UPDATED 12:57 EDT / MAY 15 2012

IBM Versus the Big Data Skills Gap

Last week, IBM invited me down to the grand opening of the Silicon Valley IBM Innovation Center (IIC), a facility designed to educate Big Blue’s channel partners and help them integrate its product line into end-customer solutions. Every IIC has a specific area of focus designed to meet the needs of the local market its opened in – and it shouldn’t be a surprise to those keeping track that in Silicon Valley, IBM is making big data a priority.

There’s a definite skills gap in the big data market – the ideal data scientist has a background in both business and statistics, and the higher education and IT services industries are only now starting to shift gears and help train students in that direction. In the meanwhile, big data firms are trying to ferret out the talent from existing pools. It’s less a skills shift, exactly, as it is a mindset shift, and training is still a sticky wicket.

“IBM started a generation of Cobol programmers. Thirty years ago we didn’t have computer-science departments; now every quality school on the planet has a CS department. Now nobody has a data-science department; in 30 years every school on the planet will have one,” EMC Corp. President and COO Pat Gelsinger told the Wall Street Journal in April.

Okay, so most of the Innovation Center grand opening ceremony was a sales pitch – I mean, it’s called an “innovation center.” But putting aside the IBM propaganda, the Silicon Valley IIC is an interesting idea and one that may be relevant to the future of big data.

Essentially, it’s a primary school for teaching startups, partners, and so on the ins and outs of big data and get them up to speed. For startups, IBM makes the IIC available as a demonstration lab when making the big data sales pitch to VCs. For partners in general, it’s a place to get up to speed with big data (or at least IBM’s approach to it). And – this might be the most essential piece of the puzzle – for universities, it’s a place to get research and classroom material for use when teaching analytics.

Professor Stephen Kwan of San Jose State University was on hand to discuss how he’s helping his students benefit from the big data trend. SJSU is preparing to offer its a graduates a certificate in analytics, with new classes revolving around business intelligence (BI), simulating actual enterprise conditions. As Kwan noted: Risk has moved out of the risk manager’s office and into the enterprise as a whole, so how better to minimize risk than by providing graduates who can intelligently parse data?

I spoke to IBM VP of ISVs, Startups, Developers, and Academic Programs Michael Riegel after the ceremony, and on the subject of the big data skills gap, he took issue with the idea that the lack of talent is holding back the field while the next wave of data scientists may be years away from graduation. Instead, he says that we’ve already seen plenty of adoption in the big data space – as evidenced by IBM’s recent spate of big data acquisitions – but the new generation is going to cause customer adoption to skyrocket.

And on the subject of that new generation, Riegel says that training students in analytics is a tricky proposition, because the best data scientists are the ones who know both statistics and business, as mentioned previously.

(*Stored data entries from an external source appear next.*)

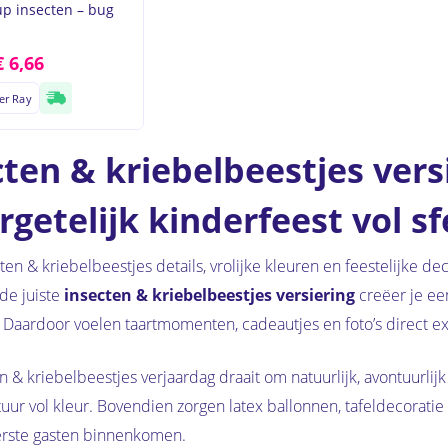
p insecten – bug
€
6,66
er Ray
cten & kriebelbeestjes vers
getelijk kinderfeest vol sf
ten & kriebelbeestjes details, vrolijke kleuren en feestelijke de
 de juiste
insecten & kriebelbeestjes versiering
creëer je een
aardoor voelen taartmomenten, cadeautjes en foto’s direct ext
n & kriebelbeestjes verjaardag draait om natuurlijk, avontuurlij
uur vol kleur. Bovendien zorgen latex ballonnen, tafeldecoratie 
erste gasten binnenkomen.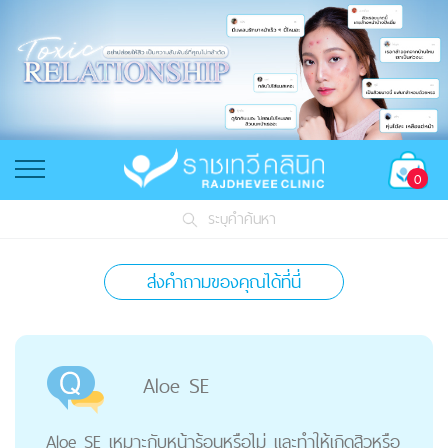
0
ระบุคำค้นหา
ส่งคำถามของคุณได้ที่นี่
Aloe SE
Aloe SE เหมาะกับหน้าร้อนหรือไม่ และทำให้เกิดสิวหรือ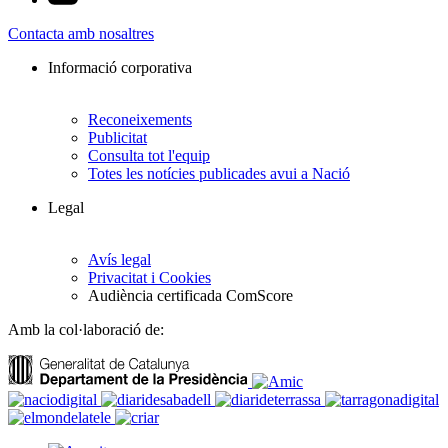
Contacta amb nosaltres
Informació corporativa
Reconeixements
Publicitat
Consulta tot l'equip
Totes les notícies publicades avui a Nació
Legal
Avís legal
Privacitat i Cookies
Audiència certificada ComScore
Amb la col·laboració de: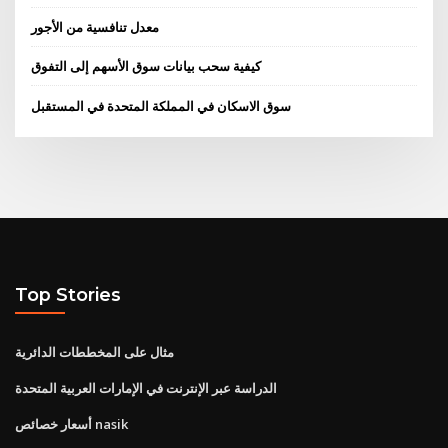
معدل تنافسية من الأجور
كيفية سحب بيانات سوق الأسهم إلى التفوق
سوق الاسكان في المملكة المتحدة في المستقبل
Top Stories
مثال على المخططات الدائرية
الدراسة عبر الإنترنت في الإمارات العربية المتحدة
أسعار خصائص nasik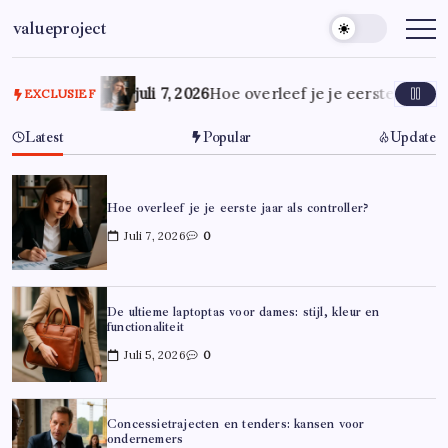
Ga
valueproject
naar
de
inhoud
juli 7, 2026
Hoe overleef je je eerste jaar al
EXCLUSIEF
Latest
Popular
Update
Hoe overleef je je eerste jaar als controller?
Juli 7, 2026
0
De ultieme laptoptas voor dames: stijl, kleur en
functionaliteit
Juli 5, 2026
0
Concessietrajecten en tenders: kansen voor
ondernemers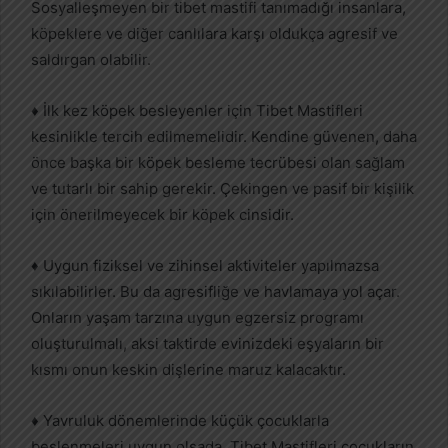
Sosyalleşmeyen bir tibet mastifi tanımadığı insanlara,
köpeklere ve diğer canlılara karşı oldukça agresif ve
saldırgan olabilir.
♦ İlk kez köpek besleyenler için Tibet Mastifleri
kesinlikle tercih edilmemelidir. Kendine güvenen, daha
önce başka bir köpek besleme tecrübesi olan sağlam
ve tutarlı bir sahip gerekir. Çekingen ve pasif bir kişilik
için önerilmeyecek bir köpek cinsidir.
♦ Uygun fiziksel ve zihinsel aktiviteler yapılmazsa
sıkılabilirler. Bu da agresifliğe ve havlamaya yol açar.
Onların yaşam tarzına uygun egzersiz programı
oluşturulmalı, aksi taktirde evinizdeki eşyaların bir
kısmı onun keskin dişlerine maruz kalacaktır.
♦ Yavruluk dönemlerinde küçük çocuklarla
beslenmeleri uygun olsada, Tibet Mastifleri çocukların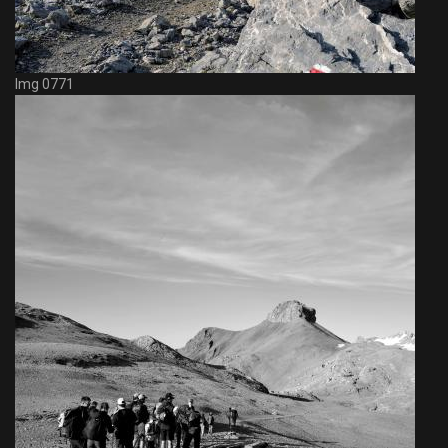
Img 0771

A mathematician can draw the curve, and a businessperson can come up with a plan based on insights, but it takes a specialist to connect the dots between them. That’s why Riegel says that the best approach isn’t a big data degree, per se, but rather the introduction of the concept into, say, MBA programs and the like. Of course, were a university to come to IBM with a plan to offer a specialized degree program in big data or analytics, Riegel doubts Big Blue would hesitate to contribute resources.

What it comes down to is this: Many enterprises are hitting a point where they need big data to gain a competitive edge and generate value. College graduates need jobs, and IT professionals need certification programs. The IBM IIC is designed to meet all those needs – but even Big Blue can’t do it alone. EMC is offering a big data certification to its partners, and others need to follow suit, or else we’re going to be looking at an ever-widening chasm rather than a gap.